Tesla: How Does 50% Dilution Sound?

| About: Tesla Motors (TSLA)


Analyst says company could need $12.5 billion through 2018.

SolarCity deal would add more than 11 million shares to begin with.

Share count could be well over 200 million in next couple of years.

If you are not a fan of dilution, stop reading this article now. In just the past four years, Tesla Motors (NASDAQ:TSLA) has diluted shareholders by more than 40%, and the worst is yet to come. One analyst recently detailed how much capital he thinks the company will need, so it is only a matter of time before the outstanding share count rises further. The chart below shows where things currently stand.

(Source: Tesla quarterly filings)

At the end of Q2, the outstanding share count was just over 148 million, but that number was up to nearly 150 million in the most recent prospectus for the SolarCity (NASDAQ:SCTY) acquisition, a record date of September 23rd. When we get the Q3 10-Q filing, most likely in early November, we'll get the official end-of-quarter figure. Tesla expects to issue 11.08 million shares of stock if the SolarCity merger goes through, which would easily put the outstanding count over 160 million.

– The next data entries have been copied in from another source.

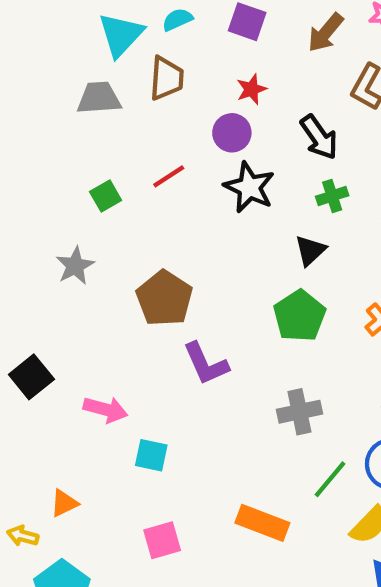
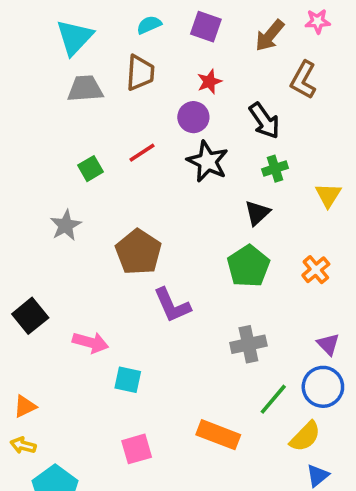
cyan triangle: (121, 35) -> (75, 37), moved
orange triangle: (64, 503) -> (25, 406), moved

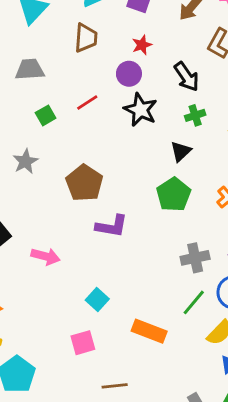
gray trapezoid: (85, 89) -> (30, 69), moved
purple L-shape: (172, 305) -> (112, 226), turned -56
gray cross: (248, 344) -> (195, 258), moved
cyan square: (128, 380) -> (97, 300), moved, turned 30

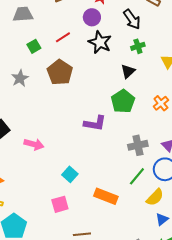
brown pentagon: (84, 183) -> (60, 72), moved
purple L-shape: (112, 226) -> (95, 123), moved

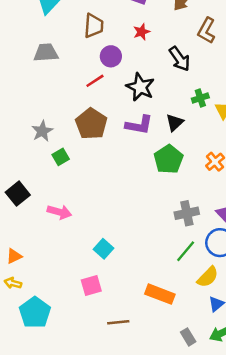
purple circle: (92, 17) -> (111, 56), moved
green square: (34, 46) -> (61, 157), moved
green cross: (138, 46) -> (200, 98), moved
purple L-shape: (95, 123) -> (139, 125), moved
orange rectangle: (106, 196) -> (160, 294), moved

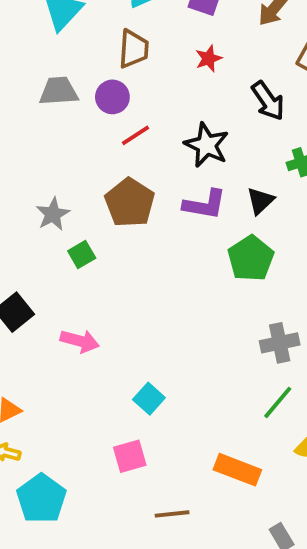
purple circle: (111, 56) -> (112, 97), moved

That, of course, is before any capital raises, and Tesla expects to discuss its financial plans with us on November 1st. Shares currently trade around $200, below the last two equity raises at $242 and $215. If Tesla announces another equity offering, shares will likely drift lower, so even $1 billion could equal another 5 million shares or more. That gets us to the recent note from Oppenheimer's Colin Rusch, stating the following:

In total, he thinks Tesla will need to raise about $12.5 billion by the end of 2018.

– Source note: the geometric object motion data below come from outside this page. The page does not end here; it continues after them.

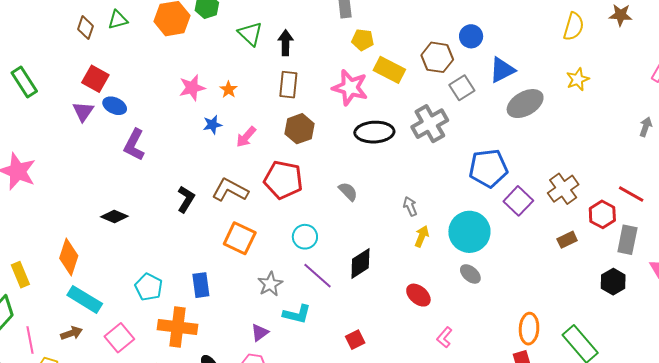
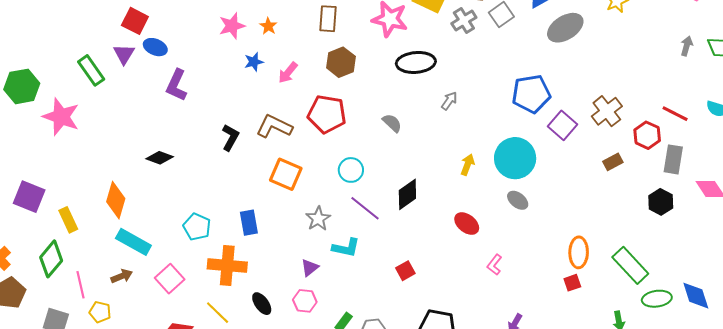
green rectangle: (24, 82) -> (91, 70), moved
gray cross: (430, 124) -> (464, 20), moved, size x0.7
gray arrow: (410, 206) -> (449, 101), moved, turned 60

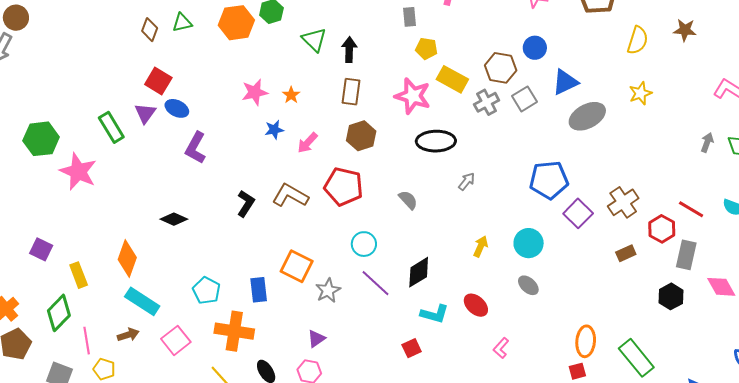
cyan circle: (515, 158) -> (529, 243), size x0.7
orange square: (286, 174) -> (297, 266), moved
purple square: (29, 197) -> (41, 249), size x0.7
cyan L-shape: (346, 248) -> (435, 314), moved

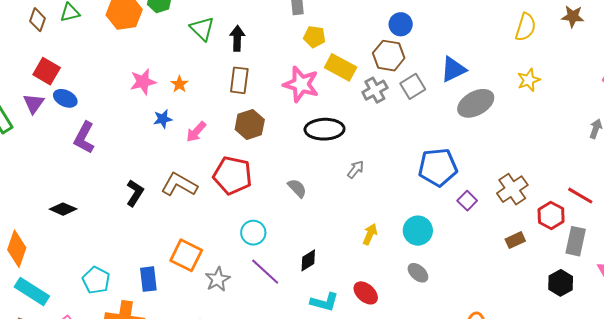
blue circle: (535, 48) -> (401, 24), moved
purple square: (578, 213) -> (467, 201), size x0.7
black diamond: (419, 272) -> (308, 260), size x0.7

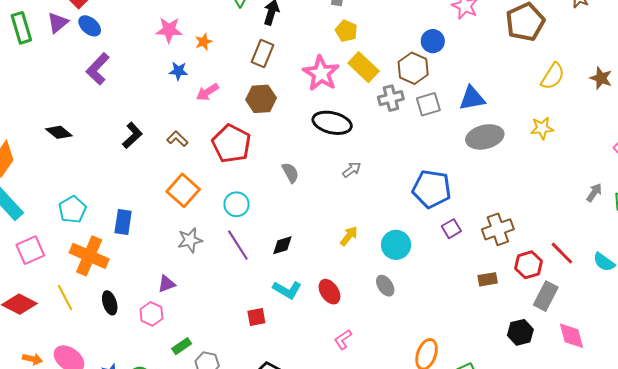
brown L-shape: (179, 185) -> (177, 139), size x0.6
orange square: (186, 255) -> (183, 190), moved

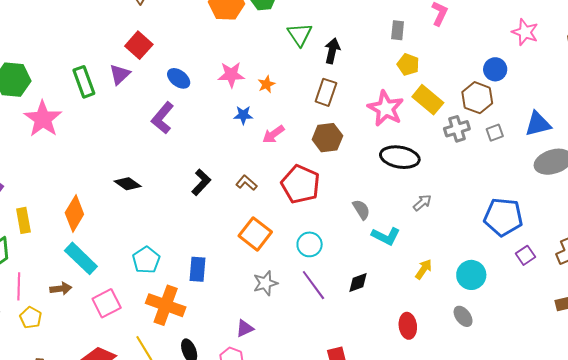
blue ellipse: (90, 26) -> (179, 78), moved
gray square: (428, 104) -> (495, 133), size x0.7
cyan L-shape: (287, 290) -> (386, 236), moved
red ellipse: (329, 292) -> (408, 326), turned 30

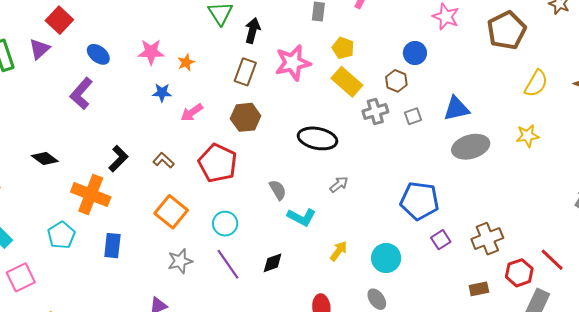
yellow pentagon: (408, 65) -> (343, 48), moved
brown hexagon: (477, 98) -> (396, 81), size x0.7
pink star: (386, 108) -> (293, 63), moved, turned 30
orange cross: (166, 305) -> (91, 194), moved

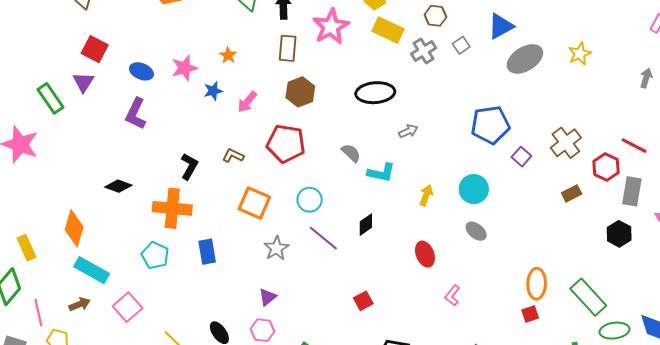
pink star: (151, 52) -> (184, 68), moved
yellow star: (527, 136) -> (580, 54), moved
gray arrow: (339, 185) -> (408, 131), turned 30

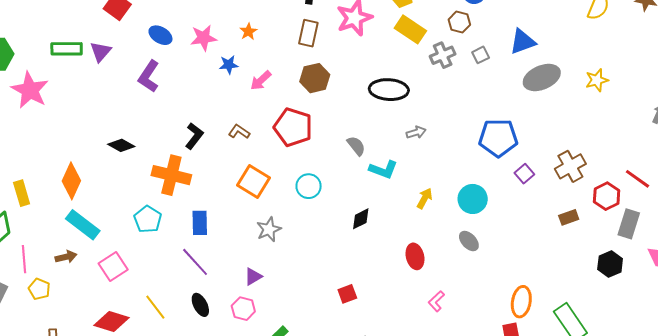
purple triangle: (83, 82) -> (101, 52), moved
green rectangle: (50, 98) -> (67, 49), turned -64
purple line: (323, 238) -> (195, 262), moved

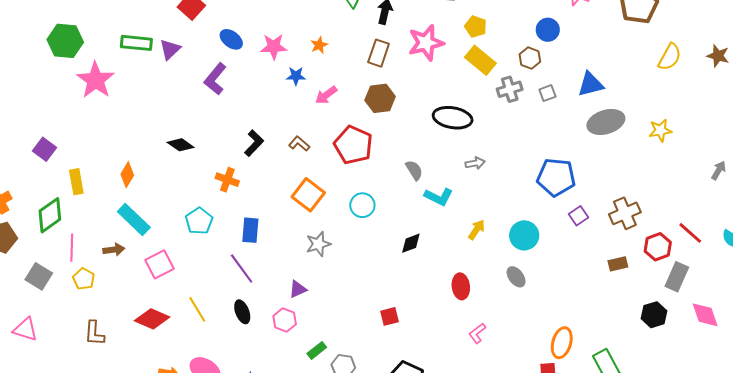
orange cross: (171, 175) -> (227, 180), size x0.6
orange diamond: (71, 181) -> (127, 175), size x0.7

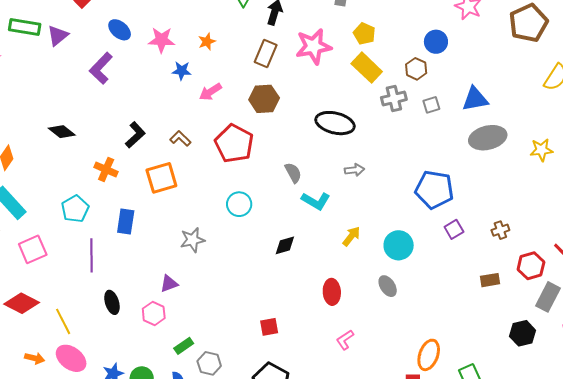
orange square: (308, 195) -> (161, 178), moved, turned 32
brown cross: (625, 213) -> (500, 230), size x0.6
purple line: (242, 269) -> (92, 255), moved, turned 32
yellow line: (197, 309) -> (63, 321), moved
red square: (389, 316) -> (269, 327), moved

Specifically, Tesla will need to fund $5 billion to $8 billion (or more) in capital expenditures combining its stationary power business with SolarCity, another $2 billion in capital for the auto unit, as well as cash for working capital and operating lease obligations.

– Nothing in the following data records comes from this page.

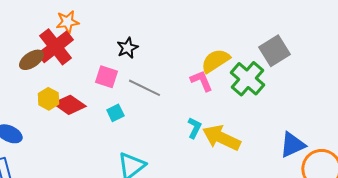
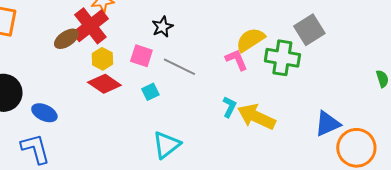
green cross: (247, 79) -> (282, 58), turned -32
yellow hexagon: (48, 99) -> (102, 59), moved

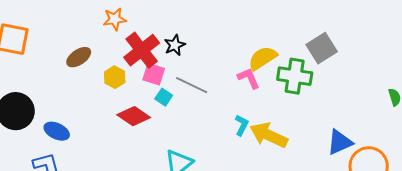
red cross: (90, 26) -> (142, 50), moved
red diamond: (104, 84) -> (134, 116), moved
cyan square: (150, 92) -> (164, 97), moved, turned -30

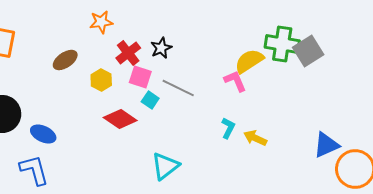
red cross: (142, 50) -> (128, 53), size x0.7
green cross: (295, 76) -> (282, 44), moved
yellow arrow: (269, 135) -> (255, 138), size x0.6

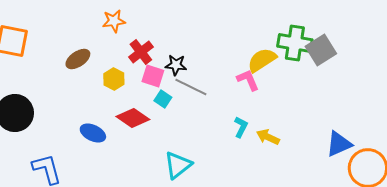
black star: (161, 48) -> (176, 65), moved, turned 30
blue ellipse: (43, 134) -> (93, 133), moved

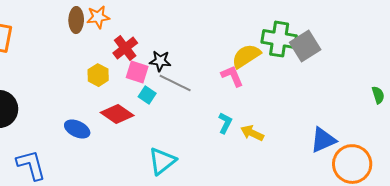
brown ellipse: (78, 59) -> (76, 20), moved, turned -55

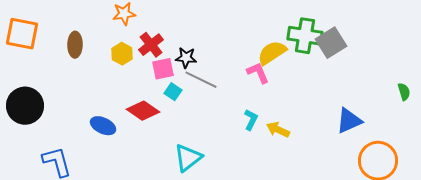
brown ellipse: (76, 20) -> (75, 45), moved
pink square: (137, 72) -> (163, 69), turned -30
yellow hexagon: (98, 75) -> (122, 54), moved
blue triangle: (323, 140) -> (349, 121), moved

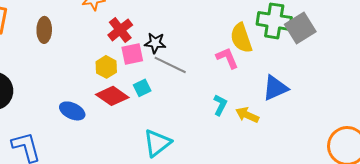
yellow semicircle: (272, 53) -> (241, 38), turned -76
yellow hexagon: (122, 54) -> (106, 67), moved
cyan square: (173, 92) -> (142, 88), moved, turned 30
blue triangle: (349, 121) -> (275, 88), moved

How much money is needed is the million dollar question here, and of course, Tesla may be able to access the debt markets for some funds. Maybe at some point we'll even see some positive cash flow. However, with a weak balance sheet and after adding in SolarCity's condition, the likelihood is that equity will be the preferred method. Even if the company raises just $6 billion of equity, you'd be talking about 30 million shares at the current price. Put a discount on that to say $175, and you could add at least another 4 million shares.

That capital raise plus the SolarCity acquisition would put us around 195 million shares outstanding, and that doesn't even bring into account stock-based compensation. Tesla's share count rises by the quarter even if equity isn't sold, as evidenced above by the rise so far during Q3 and in past periods. With equity awards tied into the Model 3 and Tesla's continued growth, it wouldn't be a surprise to see tens of millions of shares handed out to executives and employees over the next couple of years. That would put us well over 200 million shares outstanding.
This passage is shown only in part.